Realistic Money Management for University Students

These strategies can help you stretch your budget, avoid debt, and develop healthy financial habits that will last long after graduation.

Realistic Money Management for University Students

Table of Contents:

  • Why Money Management Is Important for University Students
  • Setting Up a Budget: The First Step
  • Budgeting Techniques and Practical Money Management Tips for Students
  • How to Save Money as a Student
  • Personal Finance Tools and Apps for Students
  • To Recap

Here is a shocking reality.

More than 70% of university students cannot comprehensively summarise their monthly expenses.

According to research on how financial stress affects the academic performance of Nigerian students, some factors that contribute to financial stress include students’ monthly income, the cost of academic materials, their ability to save, and the cost of food. Do you know why?

Managing your money while studying at university can be challenging, especially when you have tuition fees, rent, food, and social life to balance. 

After worrying about having enough money to pay for school, there is also the concern about paying monthly expenses. And, sometimes, amidst all the bills these students have to pay, they lose sight of how to track their expenses and manage their finances.

Many students grapple with money management strategies because they believe they are not realistic enough and are often compiled by non-students who do not understand their plight.

Learning how to manage money can seem like a steep hill to climb for students, but it’s an essential skill. 

In this article, we have compiled realistic money management strategies. These strategies can help you stretch your budget, avoid debt, and develop healthy financial habits that will last long after graduation.

Before diving in, here is a helpful article on how an architecture student developed financial management strategies to survive her first year.

Why Money Management Is Important for University Students

Who likes being broke and not being able to provide basic needs? No one! 

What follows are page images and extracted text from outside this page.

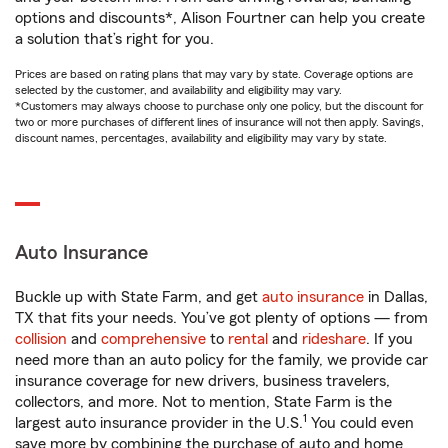
options and discounts*, Alison Fourtner can help you create
a solution that’s right for you.
Prices are based on rating plans that may vary by state. Coverage options are
selected by the customer, and availability and eligibility may vary.
*Customers may always choose to purchase only one policy, but the discount for
two or more purchases of different lines of insurance will not then apply. Savings,
discount names, percentages, availability and eligibility may vary by state.
Auto Insurance
Buckle up with State Farm, and get
auto insurance
in Dallas,
TX that fits your needs. You’ve got plenty of options — from
collision
and
comprehensive
to
rental
and
rideshare
. If you
need more than an auto policy for the family, we provide car
insurance coverage for new drivers, business travelers,
collectors, and more. Not to mention, State Farm is the
1
largest auto insurance provider in the U.S.
You could even
save more by combining the purchase of auto and home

This is especially true when you are sponsored by a parent or guardian or working part-time to support yourself as a student. 

Handling school work alone is already a strenuous activity for anyone, not to mention compiling that with money problems. If that is not a recipe for mental health concerns, then I don’t know what is.

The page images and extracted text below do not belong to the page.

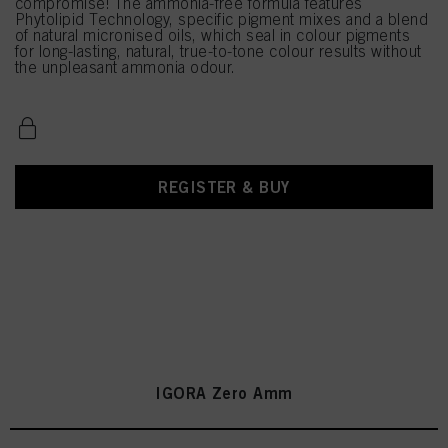
compromise! The ammonia-free formula features
Phytolipid Technology, specific pigment mixes and a blend
of natural micronised oils, which seal in colour pigments
for long-lasting, natural, true-to-tone colour results without
the unpleasant ammonia odour.
REGISTER & BUY
IGORA Zero Amm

University life comes with multiple expenses—tuition fees, textbooks, rent, food, and social activities—all of which can quickly add up. Without proper money management, it’s easy for students to overspend, accumulate debt, or struggle to meet basic needs.

The stress of having limited to zero funds can negatively affect students' academic performance and overall well-being. 

This is why money management is an essential skill for university students, as it helps them stay financially stable during their studies and beyond. 

By learning personal finance, undergraduates and even graduate students can better handle these financial challenges. 

For example, creating a simple budget can help track spending and avoid unnecessary expenses. Students who manage money well are more likely to avoid falling into debt traps, especially in the gradually receding economy.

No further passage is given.